# Forum Home Renovation Heating & Cooling  evaporative aircon, how to know when celdek pad stuffed?

## wozzzzza

ive got a bonaire evaporative ducted aircon about 8 years old, how do you know when the celdek pads are stuffed??  i have no idea if they have been changed before or not, been here 2 years.
if they are stuffed and you change them, would it make much difference to its cooling effeciency?

----------


## Bloss

> ive got a bonaire evaporative ducted aircon about 8 years old, how do you know when the celdek pads are stuffed??  i have no idea if they have been changed before or not, been here 2 years.
> if they are stuffed and you change them, would it make much difference to its cooling effeciency?

  After 8 years they might well need a good clean, but are probably still OK. They make a small difference to efficiency if they have been hosed and cleaned regularly, but if they are clogged that can be another story. Main thing is to the cleanliness of the air - and often the stale smell is from mould and dust etc in the filters. 
So probably 1st step is to take them out and clean as per the owner manual. If they have deteriorated at all then replace them otherwise a good clean and put them back. Most manufacturers recommend an annual clean at beginning of season before first use, more often if in an especially dusty region.  :2thumbsup:

----------


## wozzzzza

dont have a manual.  how do you go about cleaning these things?

----------


## Timmo

Slightly off topic, until recently there was an evap cooler here in Canberra that had a little gum tree growing out of it. 
Depending where these are located they can get some serious filth in them, obviously this can be a pretty serious health risk too.

----------


## Smurf

> Slightly off topic, until recently there was an evap cooler here in Canberra that had a little gum tree growing out of it.

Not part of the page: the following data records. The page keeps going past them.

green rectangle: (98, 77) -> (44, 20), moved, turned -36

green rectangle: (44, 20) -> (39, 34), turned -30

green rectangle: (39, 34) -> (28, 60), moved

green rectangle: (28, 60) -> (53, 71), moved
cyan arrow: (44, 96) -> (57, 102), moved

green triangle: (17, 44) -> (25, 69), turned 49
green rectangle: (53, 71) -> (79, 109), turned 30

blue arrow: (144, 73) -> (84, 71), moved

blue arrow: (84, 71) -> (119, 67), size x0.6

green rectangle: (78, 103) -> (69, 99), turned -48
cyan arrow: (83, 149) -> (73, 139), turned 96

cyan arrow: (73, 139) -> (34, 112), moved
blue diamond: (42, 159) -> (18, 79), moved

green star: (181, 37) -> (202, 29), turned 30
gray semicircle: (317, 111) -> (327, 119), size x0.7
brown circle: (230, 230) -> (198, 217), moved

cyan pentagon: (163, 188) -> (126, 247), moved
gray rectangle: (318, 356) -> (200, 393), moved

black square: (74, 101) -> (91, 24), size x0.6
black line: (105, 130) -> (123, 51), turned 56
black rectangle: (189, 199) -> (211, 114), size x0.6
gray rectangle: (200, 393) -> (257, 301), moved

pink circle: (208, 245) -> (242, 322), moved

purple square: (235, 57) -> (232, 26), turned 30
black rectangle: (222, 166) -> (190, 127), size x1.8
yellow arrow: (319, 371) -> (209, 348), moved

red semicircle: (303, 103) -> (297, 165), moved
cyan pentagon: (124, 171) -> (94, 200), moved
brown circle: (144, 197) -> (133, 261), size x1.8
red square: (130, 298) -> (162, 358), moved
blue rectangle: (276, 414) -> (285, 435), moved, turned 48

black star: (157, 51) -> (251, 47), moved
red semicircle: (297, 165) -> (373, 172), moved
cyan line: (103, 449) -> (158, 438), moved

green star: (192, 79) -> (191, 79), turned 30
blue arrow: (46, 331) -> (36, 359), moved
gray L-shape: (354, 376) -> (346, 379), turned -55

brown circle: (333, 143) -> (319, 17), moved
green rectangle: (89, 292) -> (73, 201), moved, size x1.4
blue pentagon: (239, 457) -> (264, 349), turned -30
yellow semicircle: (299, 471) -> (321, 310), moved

  For that nice, fresh eucalyptus smell right through the house. They'll save a fortune on spray fragrances etc.  :Biggrin:  
Seriously, I only have experience with the portable type but I'd say that you certainly would need to clean a ducted one and doing it once a year would seem reasonable in normal circumstances.

----------


## China

you need to get on the roof remove the top of the unit, then give the pads a good hose out be careful as they can be fragile, while you are up there give the tank a good clean with dilutted bleach, also check that the water supply hoses are not blocked and are wetting the pads properly. if the pads won't come clean or they are breaking up replace them

----------